Eurobarometer vor der Wahl :
Verteidigung ist eine neue Priorität vieler Europäer

Von Thomas Gutschker, Brüssel
Lesezeit: 2 Min.
Das wichtigste Thema für die Befragten des Eurobarometers: der Kampf gegen Armut und soziale Ausgrenzung
Viele der mehr als 26.000 Befragten wünschen sich im Europawahlkampf eine Debatte über die europäische Sicherheit. Bei den Werten, die das künftige EU-Parlament verteidigen soll, steht einer mit Abstand vorne: Frieden.
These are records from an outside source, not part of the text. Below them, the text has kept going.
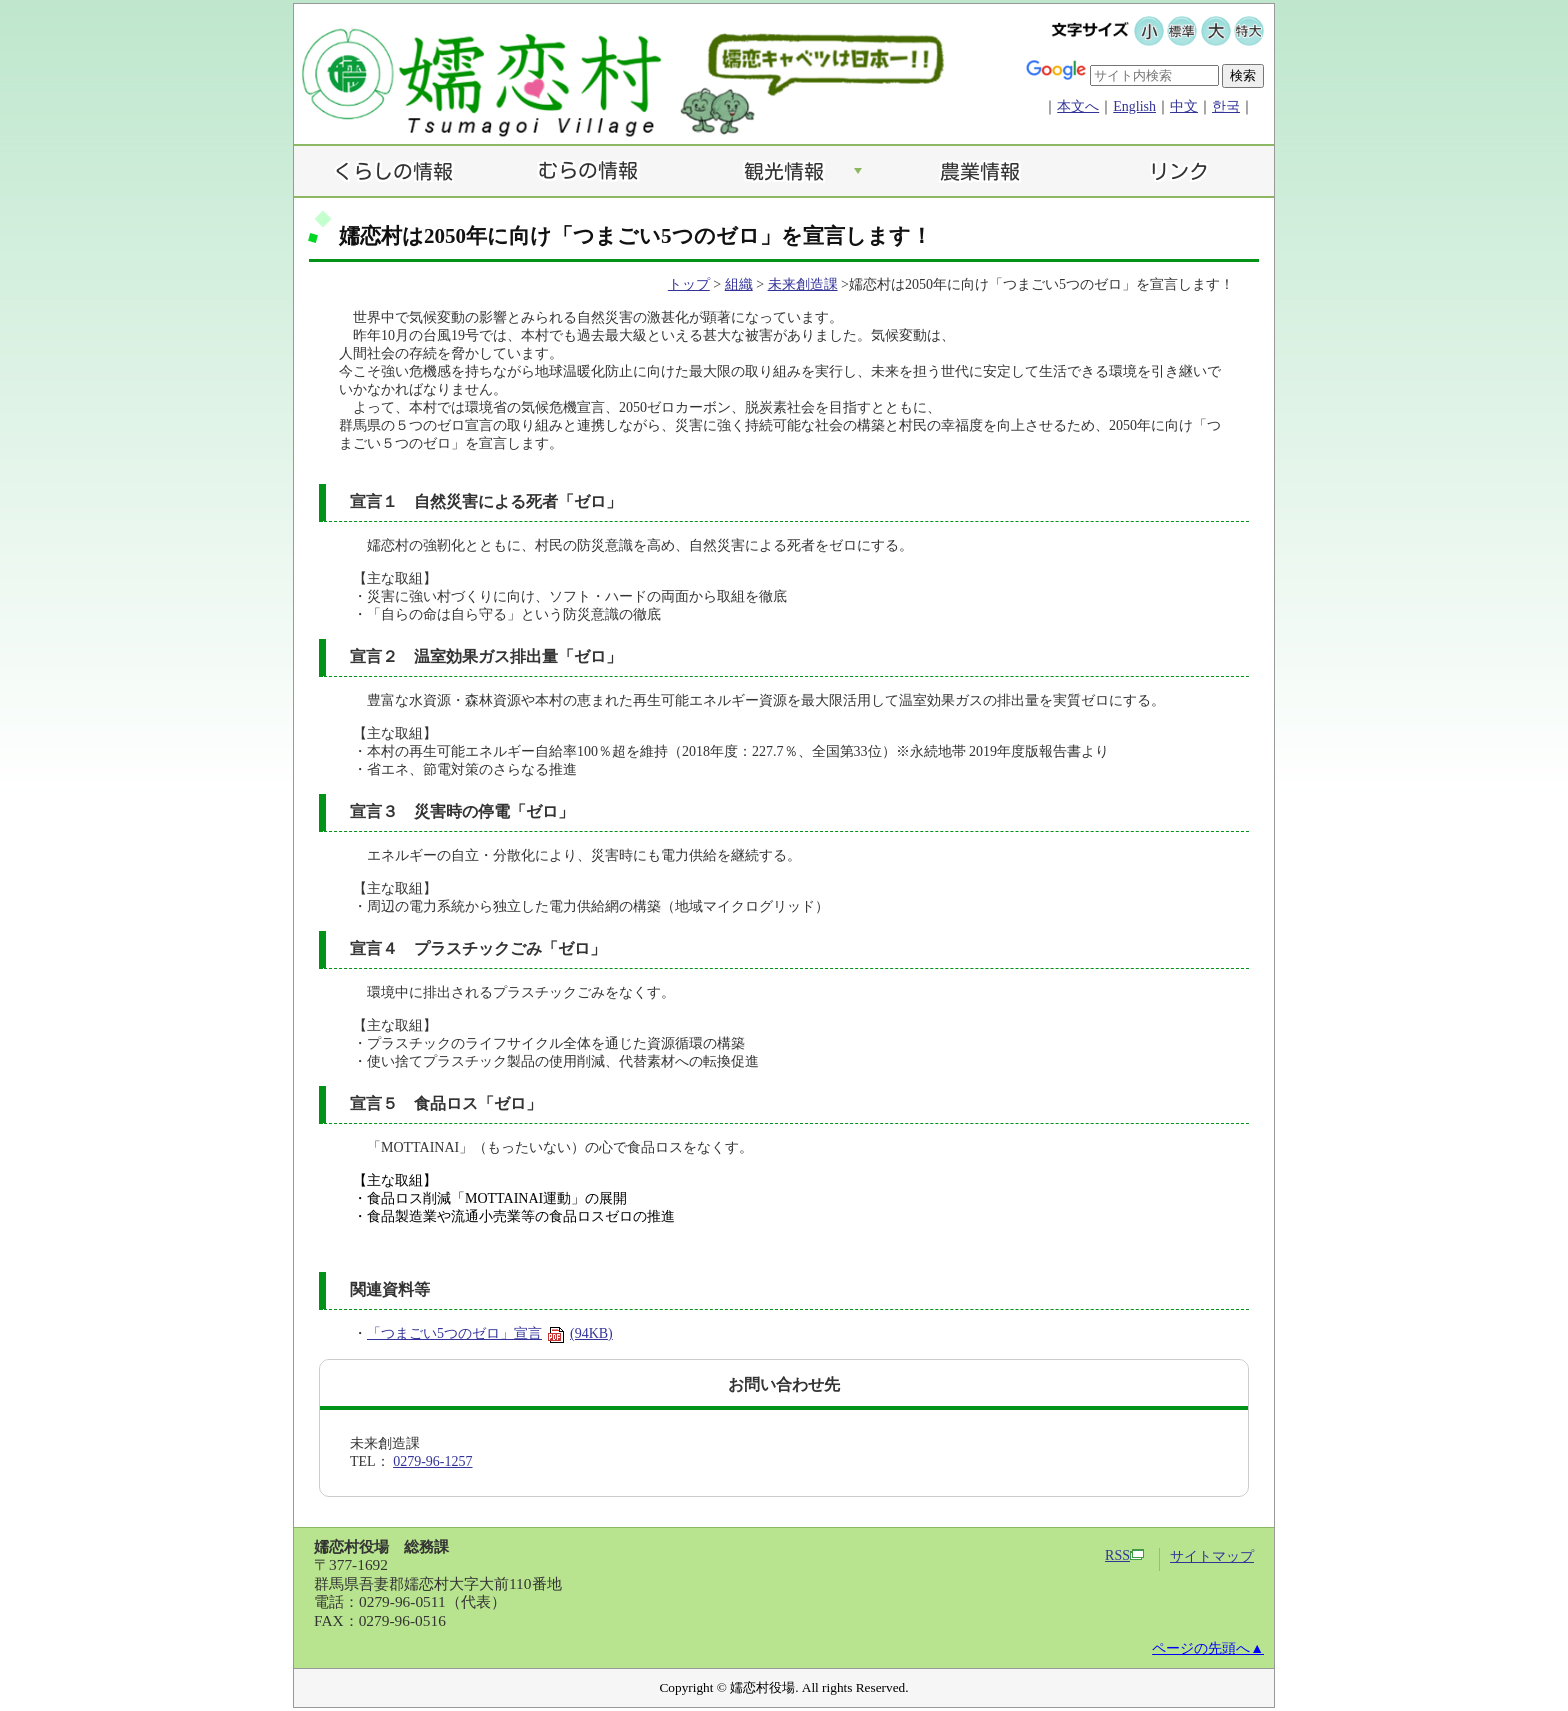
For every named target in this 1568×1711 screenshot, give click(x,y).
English (1134, 106)
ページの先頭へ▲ (1208, 1648)
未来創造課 (803, 284)
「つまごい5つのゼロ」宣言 (490, 1333)
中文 (1184, 106)
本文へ (1078, 106)
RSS (1124, 1555)
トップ (689, 284)
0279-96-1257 (432, 1461)
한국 (1226, 106)
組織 (739, 284)
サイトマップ (1212, 1556)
In der Europäischen Union zeichnet sich ein hohes Interesse an der Europawahl ab, die vom 6. bis 9. Juni stattfindet. Gemäß dem neuen Eurobarometer gaben 71 Prozent aller europäischen Befragten an, dass sie wahrscheinlich an der Wahl teilnehmen würden. Dieser Wert liegt zehn Punkte höher als vor der Europawahl 2019. Seinerzeit lag die tatsächliche Beteiligung im Mittel bei 50,6 Prozent – was schon einem deutlichen Zuwachs gegenüber der Wahl 2014 entsprach (42,6 Prozent).

In Deutschland gaben in der neuen Umfrage 78 Prozent der Befragten an, zur Wahl gehen zu wollen. Bei der repräsentativen Umfrage wurden im Februar mehr als 26.000 Bürger in allen 27 Staaten interviewt.

Als wichtigste Themen, die im Wahlkampf diskutiert werden sollen, nannten die Befragten in der gesamten EU den Kampf gegen Armut und soziale Ausgrenzung (33 Prozent), die öffentliche Gesundheit (32 Prozent) sowie die Schaffung neuer Arbeitsplätze und die Verteidigung und Sicherheit der EU (jeweils 31 Prozent). Der Kampf gegen den Klimawandel folgt erst auf Platz vier (27 Prozent), im Herbst 2021 hatten ihn noch 39 Prozent genannt. Jüngeren Menschen ist dieses Anliegen wichtiger als älteren.

Der Wandel der Prioritäten zeigt sich auch bei der Frage, wie die EU ihre Rolle in der Welt stärken solle. Hier nannten die meisten Befragten Sicherheit und Verteidigung (37 ­Prozent) vor Energieunabhängigkeit und Nahrungsmittelsicherheit (jeweils 30 Prozent). Die Verringerung von Treibhausgasemissionen nannten 24 Prozent.

Die Eurobarometer-Umfragen werden seit 1974 im Auftrag des Europäischen Parlaments durchgeführt. Im Schnitt gaben in der neuen Umfrage 41 Prozent an, dass sie allgemein ein positives Bild vom Parlament hätten, 40 Prozent zeigten sich neutral, bei 18 Prozent war es negativ. Das ist der höchste Zustimmungswert seit Beginn der Messungen.

Am positivsten ist das Bild des Parlaments in Portugal, Dänemark und Irland. Deutschland liegt mit 40 Prozent im Mittelfeld, Frankreich mit 27 Prozent am Schluss.

Auf die Frage, welche Werte das Parlament in der nächsten Legislatur verteidigen soll, nannten die meisten Befragten in allen Staaten den Frieden (47 Prozent). Darauf folgten Demokratie (33 Prozent), der Schutz der Menschenrechte (24 Prozent), die Meinungsfreiheit (21 Prozent) und Rechtsstaatlichkeit (20 Prozent). In Deutschland ist der Frieden sogar für 57 Prozent der Befragten der wichtigste Wert, so hoch fällt er nirgends sonst in der Europäischen Union aus.

In allen Mitgliedstaaten glaubt die Mehrheit der Befragten, dass ihr Land von der Mitgliedschaft profitiere. In Bulgarien sagen das 52 Prozent, in Frankreich 63 Prozent, in Deutschland sogar 73 Prozent.